The Madras High Court further observed that while considering an application for such approval, amongst other aspects, the RBI may bear in mind that (i) an Indian company received investments by representing and warranting that the agreements are valid and enforceable under Indian law and thereafter reneged on contractual obligations resulting in the award of damages by the arbitral tribunal, and (ii) if the amount received as damages is not repatriated and is instead deployed in India, there may not be an impact from a foreign exchange outflow perspective, whereas, if the money is to be repatriated out of India, the implications from a foreign exchange perspective change significantly.

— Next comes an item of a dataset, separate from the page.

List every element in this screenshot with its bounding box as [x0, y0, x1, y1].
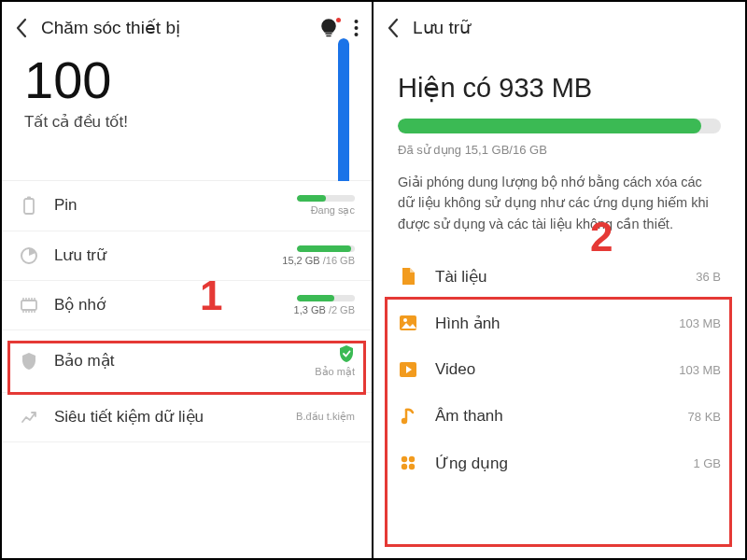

It is worth noting that on the issue of deployment of the damages in India instead of repatriation, that in the facts of the judgment of the Bombay High Court in Banyan Tree Growth Capital L.L.C. v. Axiom Cordages Limited & Ors. , the relevant provisions of the agreement provided that amounts permitted by the FDI regulations namely the fair market value was to be remitted to the foreign investor in foreign exchange and the balance amount if any was to be deposited with a nominee at an account in India. While neither of these judgements can be said to be a definitive ruling on this aspect, the courts seem to be open to considering such a construct.
While this judgment furthers the case for non-residents being able to enforce an award in relation to a put option, the categorical holding of the Madras High Court that the award for damages in such an instance is subject to approval of the RBI is important to note, given the inconsistent positions of the NTT Docomo Judgment and Cruz City Judgment on this subject. Further, in the present case, the court agreed with the tribunal’s computation of damages on the basis that the market value of the shares at the time of breach was zero, and accordingly, the entire unpaid purchase price agreed under the SPA should be awarded as the damages.
An appeal against this judgment of the Madras High Court has been filed before the Supreme Court of India by the Investors and is pending. The Supreme Court by its order dated April 17, 2023 issued notice to the respondents. The order further stated that notice will also be issued to the RBI to ascertain, if at all any approval/permission from them is required, and if yes, at what stage will it be required. A conclusive ruling by the Supreme Court to settle the legal position on requirement of RBI approval will be welcome to lend clarity to this issue.
 GPE (India) Limited & Ors. v. Twarit Consultancy Services Private Limited & Anr., 2023 SCC OnLine Mad 46.
 Vijay Karia & Ors. v. Prysmian Cavi E Sistemi SRL & Ors., (2020) 11 SCC 1.
 NTT Docomo Inc. v. Tata Sons Limited, 2017 SCC OnLine Del 8078.
 Cruz City 1 Mauritius Holdings v. Unitech Limited, 2017 SCC OnLine Del 7810.
 Banyan Tree Growth Capital L.L.C. v. Axiom Cordages Limited & Ors., 2020 SCC OnLine Bom 781.
 Petition(s) for Special Leave to Appeal (C) No(s). 6856/2023.